ANTHONY EARNSHAW (1924-2001)
Anthony Earnshaw’s distinctive vision and sheer inventiveness led to a rich and varied artistic career, encompassing paintings, drawings, boxed assemblages, an idiosyncratic comic strip, pictorial alphabets and two published collections of his aphorisms. At the age of 20, through an interest in poetry and literature, he discovered Surrealism which had a profound influence on his thinking and creative development. Alongside his lifelong friend Eric Thacker, he engaged in surreal experiments, such as boarding and alighting from trains at random. His friendship with Thacker also yielded two illustrated ‘irregular’ novels and, notably, the Surrealist comic strip Wokker. In the 1960s, Earnshaw began creating assemblage boxes using manufactured objects as well as objets trouvé, which referenced to the forefathers of Surrealism: Man Ray, Marcel Duchamp, E.L.T. Mesens, René Magritte, Max Ernst and Marcel Mariën.
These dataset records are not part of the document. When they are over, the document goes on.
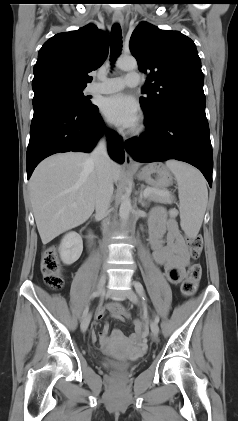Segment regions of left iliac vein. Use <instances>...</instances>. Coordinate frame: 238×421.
Listing matches in <instances>:
<instances>
[{
    "label": "left iliac vein",
    "mask_w": 238,
    "mask_h": 421,
    "mask_svg": "<svg viewBox=\"0 0 238 421\" xmlns=\"http://www.w3.org/2000/svg\"><path fill=\"white\" fill-rule=\"evenodd\" d=\"M128 298H129V300L131 302H133L135 304L138 303V297H137V295H136V293L134 291L130 290L128 292ZM150 328H151V334H152V336L154 338H156L158 336V334H159V326H158V323L155 322L154 320H151V322H150Z\"/></svg>",
    "instance_id": "left-iliac-vein-1"
}]
</instances>
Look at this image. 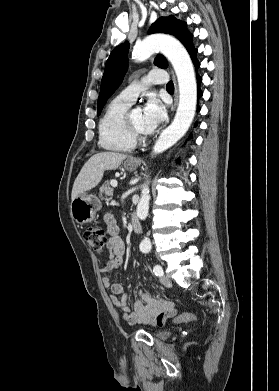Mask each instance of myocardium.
I'll list each match as a JSON object with an SVG mask.
<instances>
[{
  "mask_svg": "<svg viewBox=\"0 0 279 391\" xmlns=\"http://www.w3.org/2000/svg\"><path fill=\"white\" fill-rule=\"evenodd\" d=\"M131 112L127 111L125 115V125L127 132L131 138V140L136 143H144L148 140V134L141 133L134 125L131 119Z\"/></svg>",
  "mask_w": 279,
  "mask_h": 391,
  "instance_id": "1",
  "label": "myocardium"
}]
</instances>
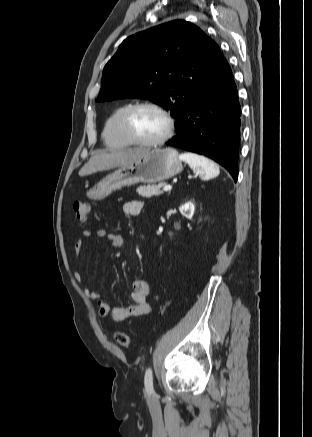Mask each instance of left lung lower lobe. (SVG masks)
Masks as SVG:
<instances>
[{
	"mask_svg": "<svg viewBox=\"0 0 312 437\" xmlns=\"http://www.w3.org/2000/svg\"><path fill=\"white\" fill-rule=\"evenodd\" d=\"M241 108L232 71L224 58L216 74L189 103L166 144L202 154L238 177Z\"/></svg>",
	"mask_w": 312,
	"mask_h": 437,
	"instance_id": "left-lung-lower-lobe-1",
	"label": "left lung lower lobe"
}]
</instances>
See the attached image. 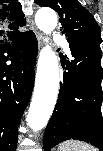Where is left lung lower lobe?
<instances>
[{
	"label": "left lung lower lobe",
	"mask_w": 103,
	"mask_h": 151,
	"mask_svg": "<svg viewBox=\"0 0 103 151\" xmlns=\"http://www.w3.org/2000/svg\"><path fill=\"white\" fill-rule=\"evenodd\" d=\"M69 45L74 59L65 63L68 72L45 131L44 150L77 139L103 151L102 51L98 44Z\"/></svg>",
	"instance_id": "0a47b994"
}]
</instances>
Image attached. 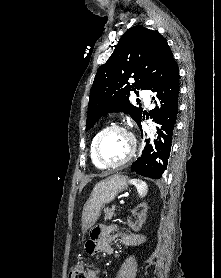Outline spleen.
<instances>
[{"label":"spleen","instance_id":"spleen-1","mask_svg":"<svg viewBox=\"0 0 221 278\" xmlns=\"http://www.w3.org/2000/svg\"><path fill=\"white\" fill-rule=\"evenodd\" d=\"M130 183L133 184L141 197H144L147 194L148 186L144 181L131 179Z\"/></svg>","mask_w":221,"mask_h":278}]
</instances>
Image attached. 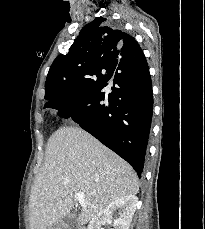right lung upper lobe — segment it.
I'll return each mask as SVG.
<instances>
[{
	"mask_svg": "<svg viewBox=\"0 0 205 229\" xmlns=\"http://www.w3.org/2000/svg\"><path fill=\"white\" fill-rule=\"evenodd\" d=\"M141 55L143 52L132 36L99 17L82 28L68 54L59 55L52 63L45 83V99L51 102L71 96L95 77H111L118 65H137Z\"/></svg>",
	"mask_w": 205,
	"mask_h": 229,
	"instance_id": "1",
	"label": "right lung upper lobe"
}]
</instances>
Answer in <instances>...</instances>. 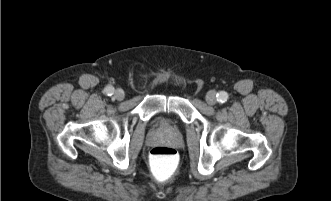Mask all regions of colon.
I'll list each match as a JSON object with an SVG mask.
<instances>
[{
  "label": "colon",
  "mask_w": 331,
  "mask_h": 201,
  "mask_svg": "<svg viewBox=\"0 0 331 201\" xmlns=\"http://www.w3.org/2000/svg\"><path fill=\"white\" fill-rule=\"evenodd\" d=\"M178 152L168 146H156L149 154V166L152 175L158 181L164 182L172 178L179 168Z\"/></svg>",
  "instance_id": "5ec220e1"
}]
</instances>
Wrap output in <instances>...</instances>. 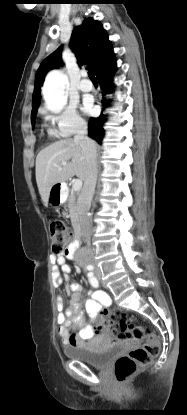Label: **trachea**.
<instances>
[{"instance_id":"1","label":"trachea","mask_w":187,"mask_h":415,"mask_svg":"<svg viewBox=\"0 0 187 415\" xmlns=\"http://www.w3.org/2000/svg\"><path fill=\"white\" fill-rule=\"evenodd\" d=\"M88 76H89V78H90L91 81H97L96 80V77L94 76V74H93L92 71H88Z\"/></svg>"}]
</instances>
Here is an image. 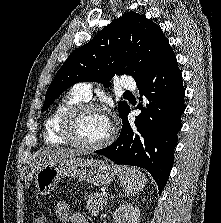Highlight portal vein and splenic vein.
I'll use <instances>...</instances> for the list:
<instances>
[{"label":"portal vein and splenic vein","instance_id":"obj_1","mask_svg":"<svg viewBox=\"0 0 221 223\" xmlns=\"http://www.w3.org/2000/svg\"><path fill=\"white\" fill-rule=\"evenodd\" d=\"M102 195L105 196V197H107V193L106 192H103Z\"/></svg>","mask_w":221,"mask_h":223}]
</instances>
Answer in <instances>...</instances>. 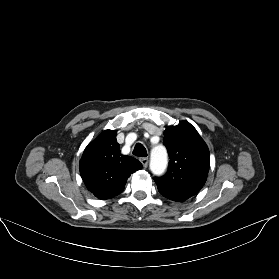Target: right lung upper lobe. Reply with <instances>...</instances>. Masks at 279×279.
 Instances as JSON below:
<instances>
[{
  "label": "right lung upper lobe",
  "instance_id": "cb5924a9",
  "mask_svg": "<svg viewBox=\"0 0 279 279\" xmlns=\"http://www.w3.org/2000/svg\"><path fill=\"white\" fill-rule=\"evenodd\" d=\"M142 168L135 158L120 153L116 131L105 130L84 150L79 169L87 187L105 200L121 193L129 176Z\"/></svg>",
  "mask_w": 279,
  "mask_h": 279
}]
</instances>
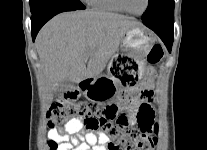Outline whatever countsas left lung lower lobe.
I'll return each mask as SVG.
<instances>
[{
    "label": "left lung lower lobe",
    "instance_id": "0a47b994",
    "mask_svg": "<svg viewBox=\"0 0 207 150\" xmlns=\"http://www.w3.org/2000/svg\"><path fill=\"white\" fill-rule=\"evenodd\" d=\"M142 22L162 39L168 51L171 52L174 38V11L159 18L142 20Z\"/></svg>",
    "mask_w": 207,
    "mask_h": 150
}]
</instances>
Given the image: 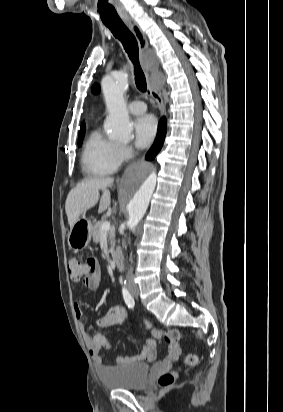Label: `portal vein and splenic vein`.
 <instances>
[{
  "label": "portal vein and splenic vein",
  "mask_w": 283,
  "mask_h": 412,
  "mask_svg": "<svg viewBox=\"0 0 283 412\" xmlns=\"http://www.w3.org/2000/svg\"><path fill=\"white\" fill-rule=\"evenodd\" d=\"M110 228H111L110 222L105 221V222L102 224V226H101V232H102V233H106V232H108V231L110 230Z\"/></svg>",
  "instance_id": "obj_1"
}]
</instances>
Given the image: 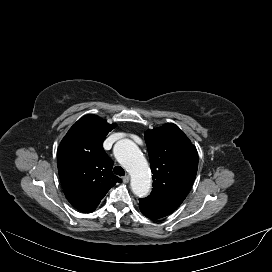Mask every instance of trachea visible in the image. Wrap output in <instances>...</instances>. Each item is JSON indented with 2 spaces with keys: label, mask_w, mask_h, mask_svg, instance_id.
Listing matches in <instances>:
<instances>
[{
  "label": "trachea",
  "mask_w": 272,
  "mask_h": 272,
  "mask_svg": "<svg viewBox=\"0 0 272 272\" xmlns=\"http://www.w3.org/2000/svg\"><path fill=\"white\" fill-rule=\"evenodd\" d=\"M113 171H114V173L116 175H119V176H124L125 175L124 169L122 167H120V166H116Z\"/></svg>",
  "instance_id": "1"
}]
</instances>
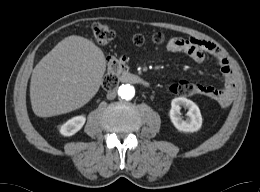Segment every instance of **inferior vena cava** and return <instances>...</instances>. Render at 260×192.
I'll return each mask as SVG.
<instances>
[{
  "instance_id": "602c4592",
  "label": "inferior vena cava",
  "mask_w": 260,
  "mask_h": 192,
  "mask_svg": "<svg viewBox=\"0 0 260 192\" xmlns=\"http://www.w3.org/2000/svg\"><path fill=\"white\" fill-rule=\"evenodd\" d=\"M116 91L115 90H112V91H109L108 93H107V99H109V100H112V99H114L115 97H116Z\"/></svg>"
}]
</instances>
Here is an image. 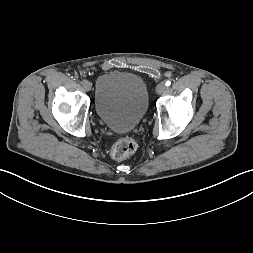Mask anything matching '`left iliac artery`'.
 <instances>
[{"mask_svg":"<svg viewBox=\"0 0 253 253\" xmlns=\"http://www.w3.org/2000/svg\"><path fill=\"white\" fill-rule=\"evenodd\" d=\"M170 84H171V82L169 80L166 81V83H165L166 86H170Z\"/></svg>","mask_w":253,"mask_h":253,"instance_id":"1","label":"left iliac artery"}]
</instances>
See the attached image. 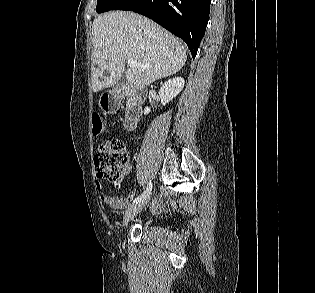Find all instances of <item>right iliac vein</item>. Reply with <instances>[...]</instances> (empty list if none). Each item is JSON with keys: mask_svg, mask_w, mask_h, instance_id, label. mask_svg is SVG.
<instances>
[{"mask_svg": "<svg viewBox=\"0 0 315 293\" xmlns=\"http://www.w3.org/2000/svg\"><path fill=\"white\" fill-rule=\"evenodd\" d=\"M150 197L149 195L142 199L141 201L129 206V208L126 210L123 222L126 224L130 220H132L136 215H138L141 210L147 205Z\"/></svg>", "mask_w": 315, "mask_h": 293, "instance_id": "obj_1", "label": "right iliac vein"}]
</instances>
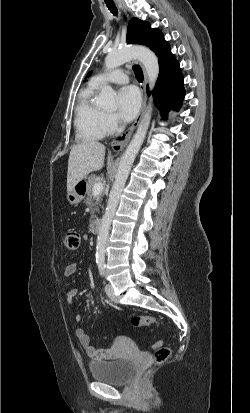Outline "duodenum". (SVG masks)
<instances>
[{
  "mask_svg": "<svg viewBox=\"0 0 250 413\" xmlns=\"http://www.w3.org/2000/svg\"><path fill=\"white\" fill-rule=\"evenodd\" d=\"M102 225V220L101 219H95L91 225H90V230L93 234H97L101 228Z\"/></svg>",
  "mask_w": 250,
  "mask_h": 413,
  "instance_id": "obj_1",
  "label": "duodenum"
}]
</instances>
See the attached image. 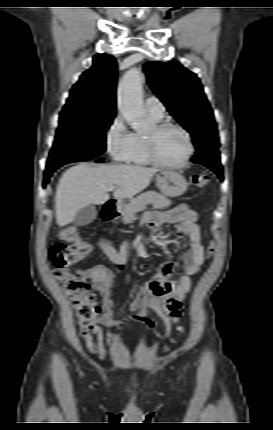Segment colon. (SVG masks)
Instances as JSON below:
<instances>
[{"label": "colon", "instance_id": "colon-1", "mask_svg": "<svg viewBox=\"0 0 273 430\" xmlns=\"http://www.w3.org/2000/svg\"><path fill=\"white\" fill-rule=\"evenodd\" d=\"M209 182V176L206 174L193 177V183L198 188H206ZM60 237L61 239L49 250V261L54 276L64 285L74 303L79 328L85 336L95 326L102 307L91 293V286L86 277L71 272L69 267L86 257L91 252V245L80 238L74 227L62 229ZM213 249V245L210 244L208 255L213 252Z\"/></svg>", "mask_w": 273, "mask_h": 430}]
</instances>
Earnshaw was born in Ilkley, West Yorkshire, in 1924. His parents were watch and jewellery makers. An autodidact, he began work as an engineering fitter and a crane driver, whilst going to the city library in his time off. He then worked as a teacher, at Harrogate School of Art, Bradford Art School, and Leeds Polytechnic, and in 1985 decided to pursue his artistic career full-time. As well as a number of publications, Earnshaw’s work has been featured in exhibitions at Leeds Institute; Chelsea Arts Club, London; Graves Art Gallery, Sheffield, and Centre Courbeoie, Paris, among many others. His work is also held in many public collections, including the Tate, UK; Arts Council England; Leeds Art Gallery; Graves Gallery, Sheffield, and The Sherwin Collection, Leeds.